German voters would elect the Social Democratic Party (SDP) candidate Martin Schulz as chancellor if the country were to hold direct elections today, an opinion poll conducted for the German broadcaster ARD revealed on Thursday.
Schulz would receive 50 percent of votes cast while Angela Merkel, the current chancellor and head of the Christian Democratic Union (CDU), would receive 34 percent of the vote. However, even when they are called on to cast ballots in the September parliamentary elections, Germans will not directly vote for the chancellor.

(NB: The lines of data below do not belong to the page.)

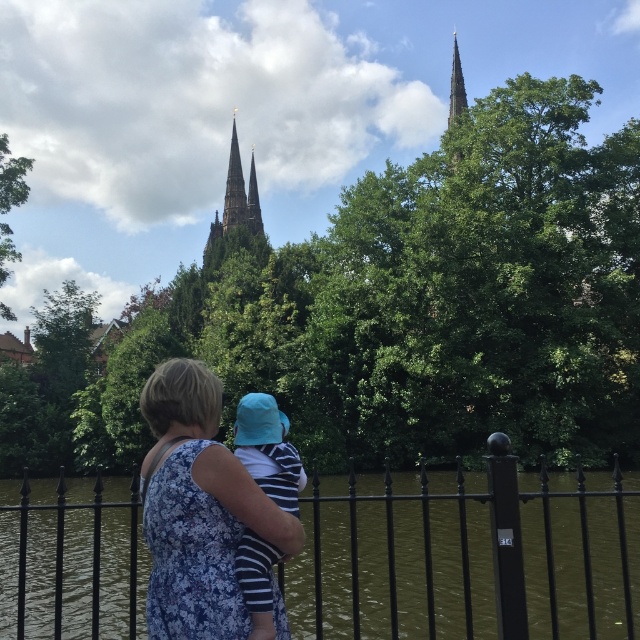 Based on the photo, you are a photographer trying to capture a photo of both the black wrought iron fence at center and the floral dress at center in the same frame. Based on the scene description, can you determine if they are close enough to be captured in a single photo without moving the camera?

The black wrought iron fence at center and floral dress at center are 15.06 meters apart from each other. Depending on the camera lens used, this distance may require a wide angle or zoom lens to capture both in the same frame without moving the camera.

You are a photographer trying to capture a photo of the smooth stone spire at upper center and the blue fabric hat at center. Since you want to ensure both are clearly visible in the frame, which object should you focus on first considering their sizes?

The blue fabric hat at center has a lesser width compared to the smooth stone spire at upper center, so you should focus on the smooth stone spire at upper center first because it is larger and might require more precise focusing to capture details.

You are a tourist standing in front of the dark gray stone tower at upper center and the smooth stone spire at center. Which structure would cast a longer shadow during midday? Please explain your reasoning based on their sizes.

The dark gray stone tower at upper center is larger in size than the smooth stone spire at center. Since larger structures generally cast longer shadows, the dark gray stone tower at upper center would cast a longer shadow during midday. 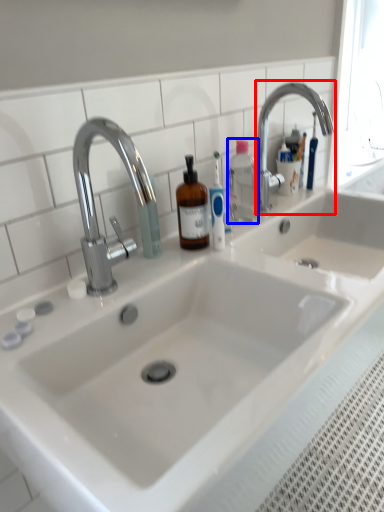 Question: Which object is closer to the camera taking this photo, tap (highlighted by a red box) or bottle (highlighted by a blue box)?

Choices:
 (A) tap
 (B) bottle

Answer: (A) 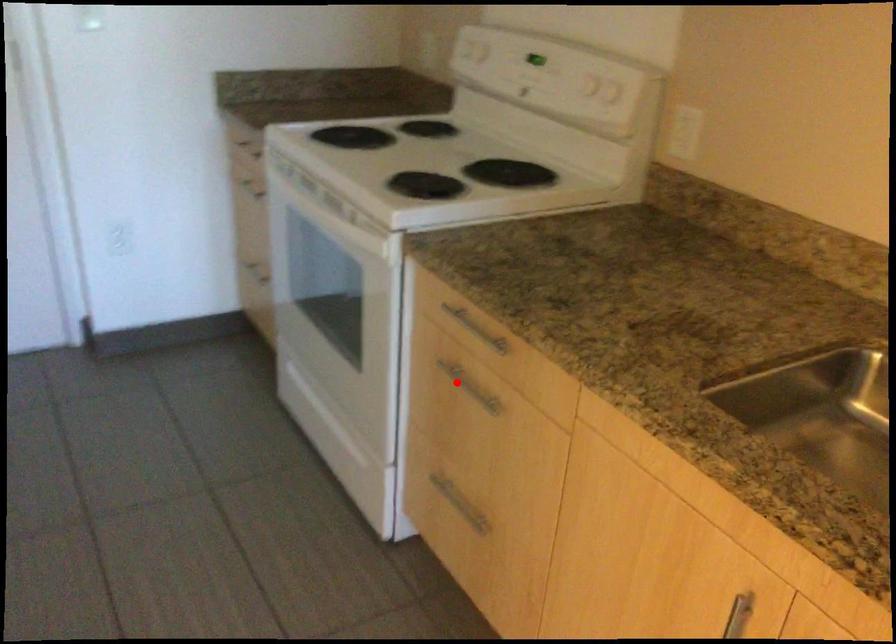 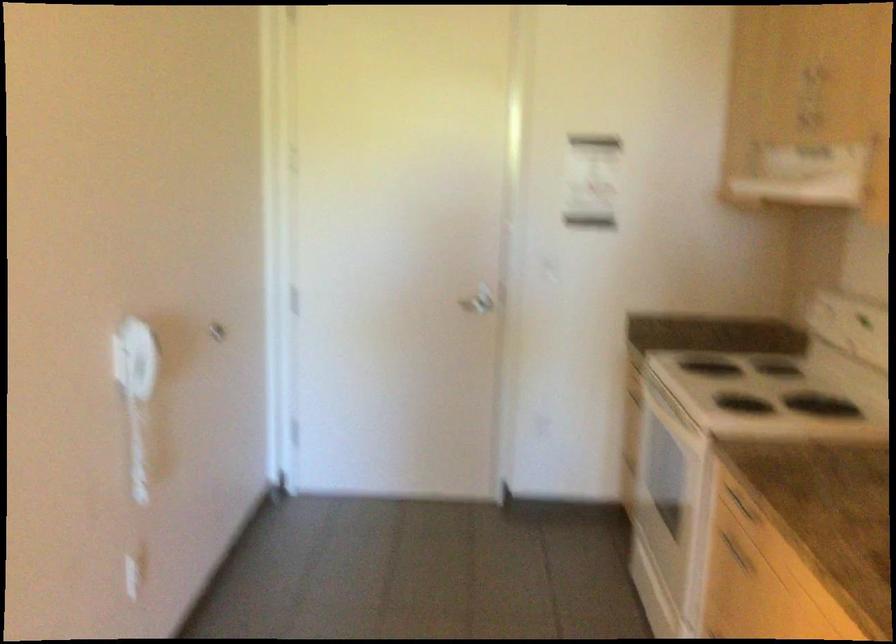 Where in the second image is the point corresponding to the highlighted location from the first image?

(735, 552)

Schulz's capture of half of those surveyed amounted to an increase of 9 percentage points in comparison to the end of January; Merkel saw her share of the vote drop by 7 percentage points. Seven percent of those polled said they would choose neither Schulz nor Merkel as Germany's next chancellor.
Broad gains for the SPD
Overall, the poll results reflected broad political gains for the SPD since the left-leaning party announced Schulz, the former European Parliament president, as its chancellor candidate and successor to Sigmar Gabriel as party head.
In findings more representative of the German voting system,the SPD as a party has 28 percent of eligible voters' support, their best result thus far in the current legislative period that began in late 2013. The CDU remains Germany's strongest political party, leading with 34 percent support - down 3 percentage points from January.
Half of all participants polled also indicated a desire for the SPD to take over leadership of the federal government from the CDU and its Bavarian sister party, the Christian Social Union. Only 39 percent of those surveyed thought the federal government should continue to be led by a member of the so-called Union of CDU and CSU parties.
The poll, which surveyed 1,506 eligible voters from Monday to Wednesday, comes eight months ahead of the next German parliamentary elections set for September 24.
Mixed results for smaller parties
The closely watched Alternative for Germany (AfD), the populist, anti-immigrant and Islamophobic party that has made major political gains at regional levels, polled at 12 percent, down three points from January.
The Left and the Green Parties also lost one point each since January, leaving them equal at 8 percent.
The poll results brought good news to the Free Democratic Party (FDP), which saw its popularity increase one point to 6 percent; this puts them over the 5-percent hurdle needed to enter the Bundestag. The FDP has been absent from federal representation since 2013, when they fell just short of the entry threshold with 4.8 percent of the vote.
However, the poll's margin of error means a re-entrance into the Bundestag is far from guaranteed.